┌──

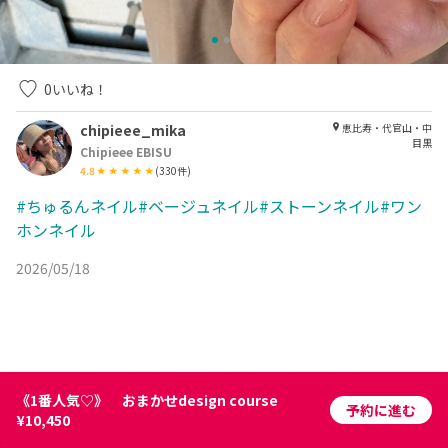
0
いいね！
chipieee_mika
恵比寿・代官山・中
目黒
Chipieee EBISU
4.8
(
330
件)
#ちゅるんネイル#ベージュネイル#ストーンネイル#ワン
ホンネイル
2026/05/18
《1番人気♡》 おまかせdesign course
予約に進む
¥10,450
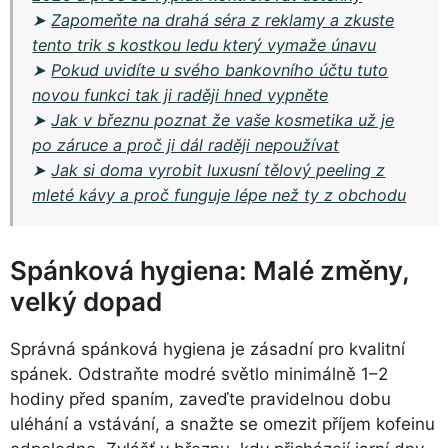
➤
Zapomeňte na drahá séra z reklamy a zkuste
tento trik s kostkou ledu který vymaže únavu
➤
Pokud uvidíte u svého bankovního účtu tuto
novou funkci tak ji raději hned vypněte
➤
Jak v březnu poznat že vaše kosmetika už je
po záruce a proč ji dál raději nepoužívat
➤
Jak si doma vyrobit luxusní tělový peeling z
mleté kávy a proč funguje lépe než ty z obchodu
Spánková hygiena: Malé změny,
velký dopad
Správná spánková hygiena je zásadní pro kvalitní
spánek. Odstraňte modré světlo minimálně 1–2
hodiny před spaním, zaveďte pravidelnou dobu
uléhání a vstávání, a snažte se omezit příjem kofeinu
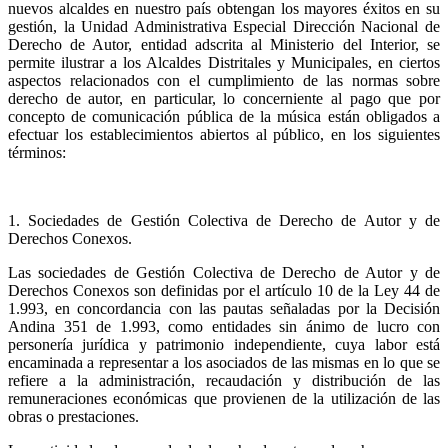
nuevos alcaldes en nuestro país obtengan los mayores éxitos en su
gestión, la Unidad Administrativa Especial Dirección Nacional de
Derecho de Autor, entidad adscrita al Ministerio del Interior, se
permite ilustrar a los Alcaldes
Distritales
y Municipales, en ciertos
aspectos relacionados con el cumplimiento de las normas sobre
derecho de autor, en particular, lo concerniente al pago que por
concepto de comunicación pública de la música están obligados a
efectuar los establecimientos abiertos al público, en los siguientes
términos:
1. Sociedades de Gestión Colectiva de Derecho de Autor y de
Derechos Conexos.
Las sociedades de Gestión Colectiva de Derecho de Autor y de
Derechos Conexos son definidas por el artículo 10 de la Ley 44 de
1.993, en concordancia con las pautas señaladas por la Decisión
Andina 351 de 1.993, como entidades sin ánimo de lucro con
personería jurídica y patrimonio independiente, cuya labor está
encaminada a representar a los asociados de las mismas en lo que se
refiere a la administración, recaudación y distribución de las
remuneraciones económicas que provienen de la utilización de las
obras o prestaciones.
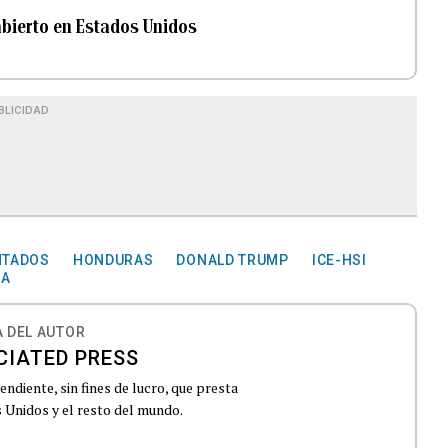
bierto en Estados Unidos
BLICIDAD
NTADOS
HONDURAS
DONALD TRUMP
ICE-HSI
ZA
 DEL AUTOR
CIATED PRESS
ndiente, sin fines de lucro, que presta
 Unidos y el resto del mundo.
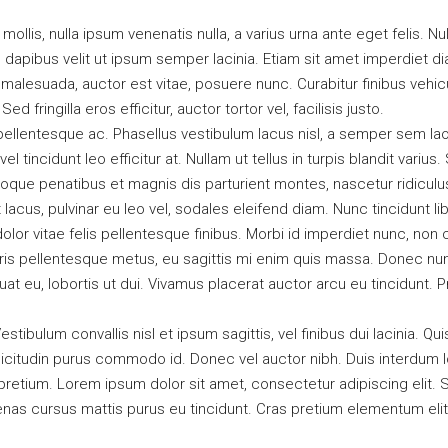
 mollis, nulla ipsum venenatis nulla, a varius urna ante eget felis. N
 dapibus velit ut ipsum semper lacinia. Etiam sit amet imperdiet di
 malesuada, auctor est vitae, posuere nunc. Curabitur finibus vehi
 fringilla eros efficitur, auctor tortor vel, facilisis justo.
pellentesque ac. Phasellus vestibulum lacus nisl, a semper sem la
vel tincidunt leo efficitur at. Nullam ut tellus in turpis blandit varius
oque penatibus et magnis dis parturient montes, nascetur ridicul
lacus, pulvinar eu leo vel, sodales eleifend diam. Nunc tincidunt lib
dolor vitae felis pellentesque finibus. Morbi id imperdiet nunc, no
ris pellentesque metus, eu sagittis mi enim quis massa. Donec nun
t eu, lobortis ut dui. Vivamus placerat auctor arcu eu tincidunt. P
tibulum convallis nisl et ipsum sagittis, vel finibus dui lacinia. 
licitudin purus commodo id. Donec vel auctor nibh. Duis interdum 
etium. Lorem ipsum dolor sit amet, consectetur adipiscing elit. Su
nas cursus mattis purus eu tincidunt. Cras pretium elementum eli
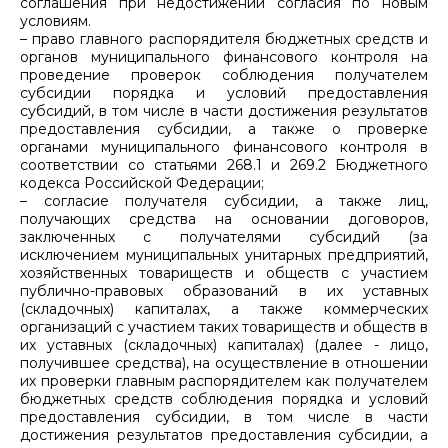
соглашения при недостижении согласия по новым
условиям.
– право главного распорядителя бюджетных средств и
органов муниципального финансового контроля на
проведение проверок соблюдения получателем
субсидии порядка и условий предоставления
субсидий, в том числе в части достижения результатов
предоставления субсидии, а также о проверке
органами муниципального финансового контроля в
соответствии со статьями 268.1 и 269.2 Бюджетного
кодекса Российской Федерации;
– согласие получателя субсидии, а также лиц,
получающих средства на основании договоров,
заключенных с получателями субсидий (за
исключением муниципальных унитарных предприятий,
хозяйственных товариществ и обществ с участием
публично-правовых образований в их уставных
(складочных) капиталах, а также коммерческих
организаций с участием таких товариществ и обществ в
их уставных (складочных) капиталах) (далее - лицо,
получившее средства), на осуществление в отношении
их проверки главным распорядителем как получателем
бюджетных средств соблюдения порядка и условий
предоставления субсидии, в том числе в части
достижения результатов предоставления субсидии, а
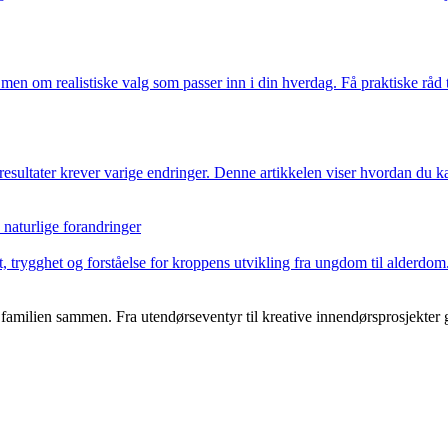
 men om realistiske valg som passer inn i din hverdag. Få praktiske råd 
esultater krever varige endringer. Denne artikkelen viser hvordan du kan
 naturlige forandringer
, trygghet og forståelse for kroppens utvikling fra ungdom til alderdo
ilien sammen. Fra utendørseventyr til kreative innendørsprosjekter gir 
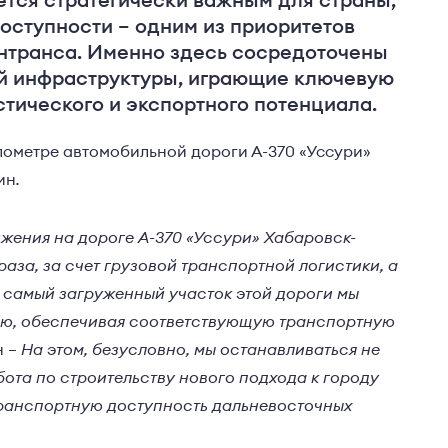
ется стратегически важным для страны,
оступности – одним из приоритетов
нтранса. Именно здесь сосредоточены
й инфраструктуры, играющие ключевую
стического и экспортного потенциала.
лометре автомобильной дороги А-370 «Уссури»
ин
.
ижения на дороге А-370 «Уссури» Хабаровск-
раза, за счет грузовой транспортной логистики, а
я самый загруженный участок этой дороги мы
ию, обеспечивая соответствующую транспортную
н –
На этом, безусловно, мы останавливаться не
бота по строительству нового подхода к городу
ранспортную доступность дальневосточных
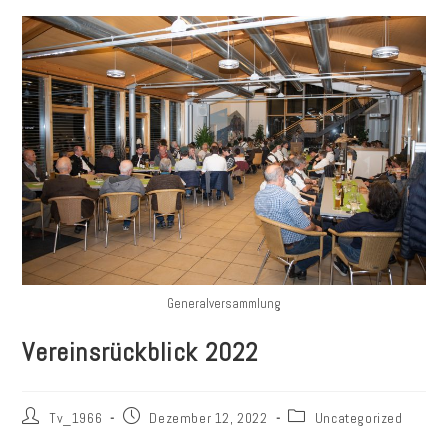
Generalversammlung
Vereinsrückblick 2022
Beitrags-
Beitrag
Beitrags-
Tv_1966
Dezember 12, 2022
Uncategorized
Autor:
veröffentlicht:
Kategorie:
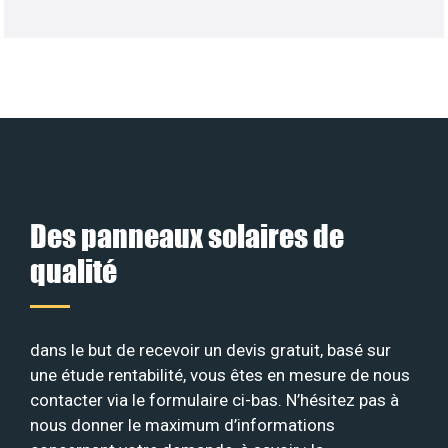
Des panneaux solaires de
qualité
dans le but de recevoir un devis gratuit, basé sur
une étude rentabilité, vous êtes en mesure de nous
contacter via le formulaire ci-bas. N’hésitez pas à
nous donner le maximum d’informations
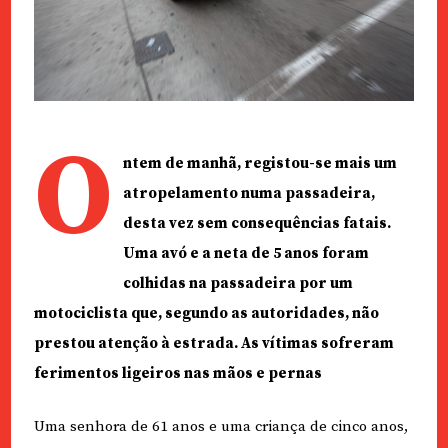
O
ntem de manhã, registou-se mais um
atropelamento numa passadeira,
desta vez sem consequências fatais.
Uma avó e a neta de 5 anos foram
colhidas na passadeira por um
motociclista que, segundo as autoridades, não
prestou atenção à estrada. As vítimas sofreram
ferimentos ligeiros nas mãos e pernas
Uma senhora de 61 anos e uma criança de cinco anos,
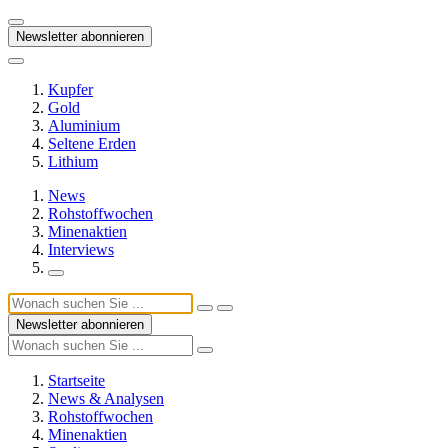
Newsletter abonnieren
Kupfer
Gold
Aluminium
Seltene Erden
Lithium
News
Rohstoffwochen
Minenaktien
Interviews
Newsletter abonnieren
Startseite
News & Analysen
Rohstoffwochen
Minenaktien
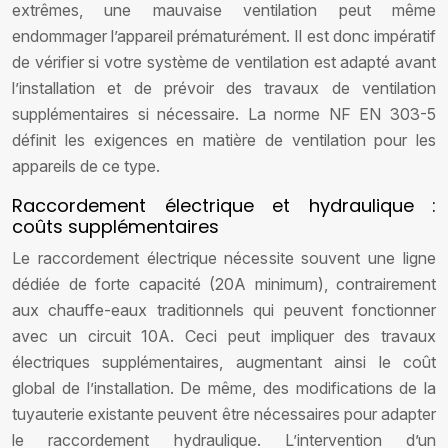
extrêmes, une mauvaise ventilation peut même
endommager l’appareil prématurément. Il est donc impératif
de vérifier si votre système de ventilation est adapté avant
l’installation et de prévoir des travaux de ventilation
supplémentaires si nécessaire. La norme NF EN 303-5
définit les exigences en matière de ventilation pour les
appareils de ce type.
Raccordement électrique et hydraulique :
coûts supplémentaires
Le raccordement électrique nécessite souvent une ligne
dédiée de forte capacité (20A minimum), contrairement
aux chauffe-eaux traditionnels qui peuvent fonctionner
avec un circuit 10A. Ceci peut impliquer des travaux
électriques supplémentaires, augmentant ainsi le coût
global de l’installation. De même, des modifications de la
tuyauterie existante peuvent être nécessaires pour adapter
le raccordement hydraulique. L’intervention d’un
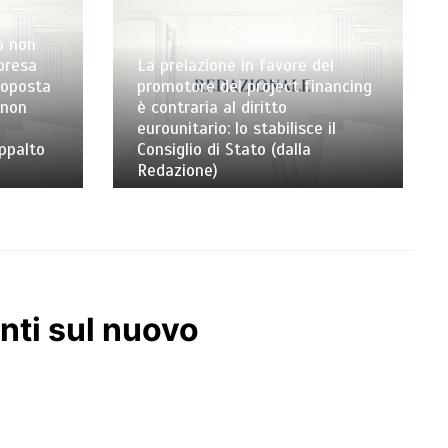
o non
mpresa
La prelazione in favore del
toposta
promotore del project financing
 non
è contraria al diritto
eurounitario: lo stabilisce il
appalto
Consiglio di Stato (dalla
Redazione)
enti sul nuovo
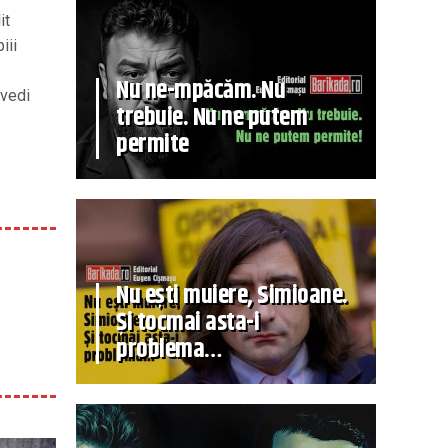
it
iii
Nu ne-mpăcăm. Nu
ovedi
trebuie. Nu ne putem
permite
Nu ești muiere, Simioane.
Și tocmai asta-i
problema…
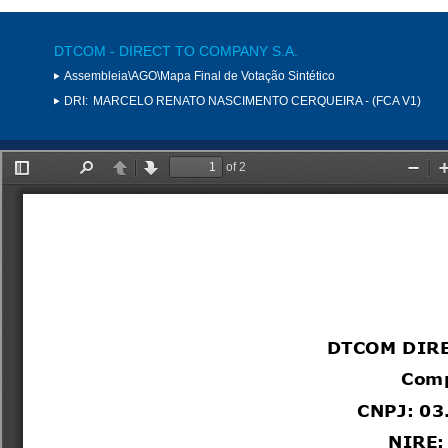
DTCOM - DIRECT TO COMPANY S.A.
Assembleia\AGO\Mapa Final de Votação Sintético
DRI:
MARCELO RENATO NASCIMENTO CERQUEIRA - (FCA V1)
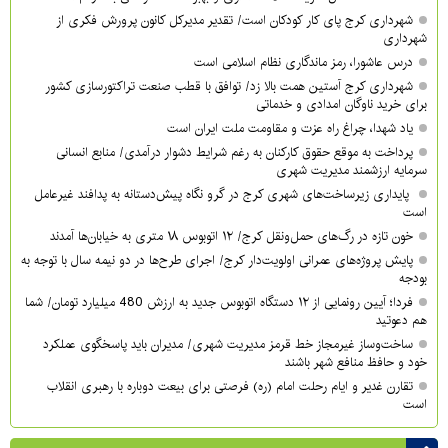
شهرداری کرج پای کار کودکان است/ تقدیر مدیرکل کانون پرورش فکری از
شهرداری
درس عاشورا، رمز ماندگاری نظام اسلامی است
شهرداری کرج آستین همت بالا زد/ توافق با قطب صنعت تراکتورسازی کشور
برای خرید ناوگان امدادی و خدماتی
یاد شهدا، چراغ راه عزت و مقاومت ملت ایران است
پرداخت به موقع حقوق کارکنان به رغم شرایط دشوار درآمدی/ منابع انسانی
سرمایه ارزشمند مدیریت شهری
پایداری زیرساخت‌های شهری کرج در گرو نگاه پیش‌دستانه به پدافند غیرعامل
است
خون تازه در رگ‌های حمل‌ونقل کرج/ ۱۲ اتوبوس ۱۸ متری به خیابان‌ها آمدند
پایش پروژه‌های عمرانی اولویت‌دار کرج/ اجرای طرح‌ها در دو نیمه سال با توجه به
بودجه
فردا؛ آیین رونمایی از ۱۲ دستگاه اتوبوس جدید به ارزش 480 میلیارد تومان/ شما
هم دعوتید
ساخت‌وساز غیرمجاز خط قرمز مدیریت شهری‌/ مدیران باید پاسخگوی عملکرد
خود و حافظ منافع شهر باشند
تقارن غدیر و ایام رحلت امام (ره) فرصتی برای بیعت دوباره با رهبری انقلاب
است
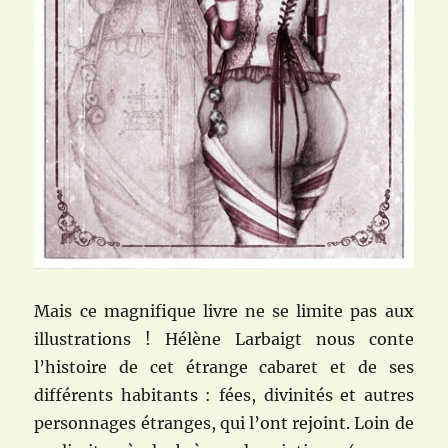
Mais ce magnifique livre ne se limite pas aux
illustrations ! Hélène Larbaigt nous conte
l’histoire de cet étrange cabaret et de ses
différents habitants : fées, divinités et autres
personnages étranges, qui l’ont rejoint. Loin de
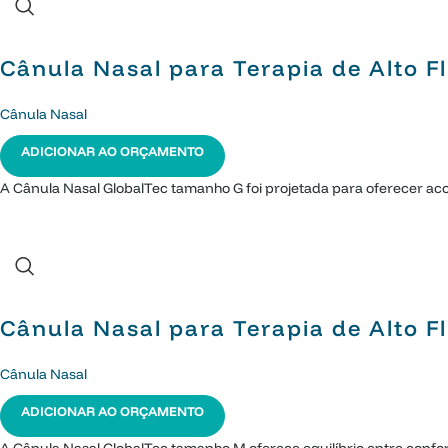
Cânula Nasal para Terapia de Alto 
Cânula Nasal
ADICIONAR AO ORÇAMENTO
A Cânula Nasal GlobalTec tamanho G foi projetada para oferecer ac
Cânula Nasal para Terapia de Alto 
Cânula Nasal
ADICIONAR AO ORÇAMENTO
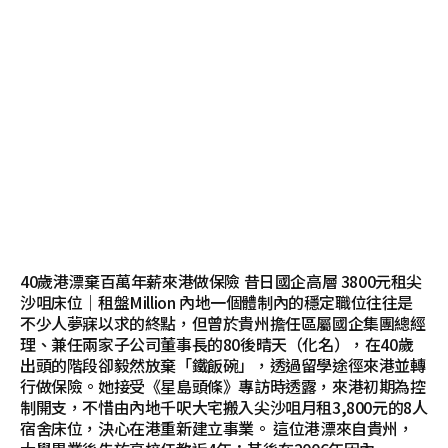
40歲港漂棄百萬年薪來港做保險 昔日國企高層 3800元租尖
沙咀床位｜租盤Million 內地一個體制內的穩定職位往往是
不少人夢寐以求的終點，但曾於貴州擔任區屬國企集團總經
理、兼任兩家子公司董事長的80後晴天（化名），在40歲
出頭的階段卻毅然放棄「鐵飯碗」，透過留學途徑來港並轉
行做保險。她接受《星島頭條》專訪時透露，來港初期為控
制開支，不惜由內地千呎大宅搬入尖沙咀月租3,800元的8人
宿舍床位，決心在港重新建立事業。 這位港漂來自貴州，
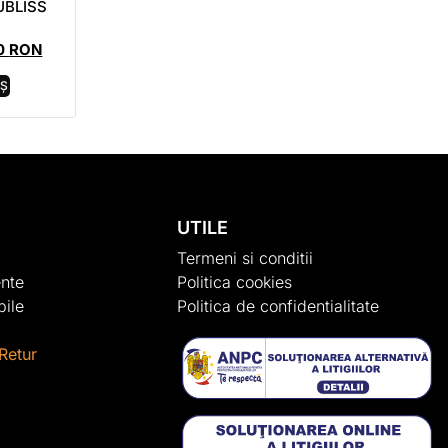
UBLISS
00
RON
OȘ
UTILE
Termeni si conditii
nte
Politica cookies
ile
Politica de confidentialitate
Retur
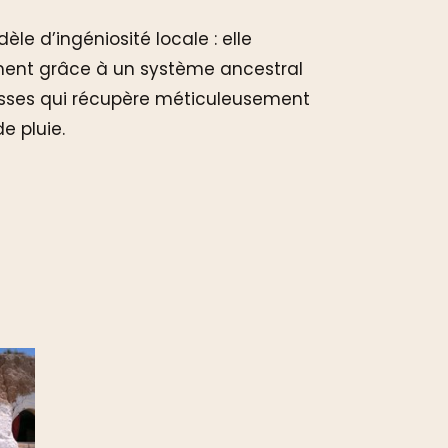
dèle d’ingéniosité locale : elle
ment grâce à un système ancestral
asses qui récupère méticuleusement
de pluie.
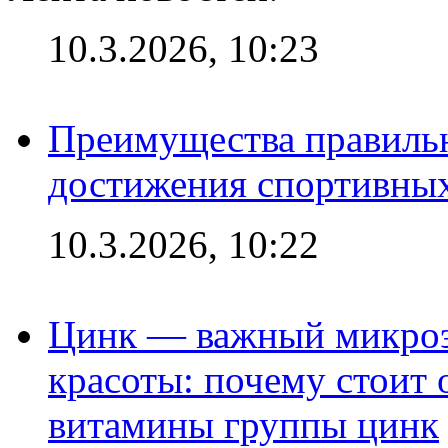
10.3.2026, 10:23
Преимущества правильн
достижения спортивных
10.3.2026, 10:22
Цинк — важный микроэл
красоты: почему стоит 
витамины группы цинк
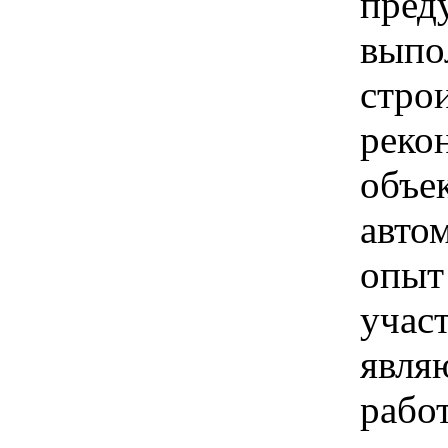
пред
выпо
строи
реко
объе
авто
опыт
учас
явля
работ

└──

▶ EXERCISE AIM: For the material above, state the number of lines that include the word "شهری". Leave out everything else.

▶ TASK RESULT: 3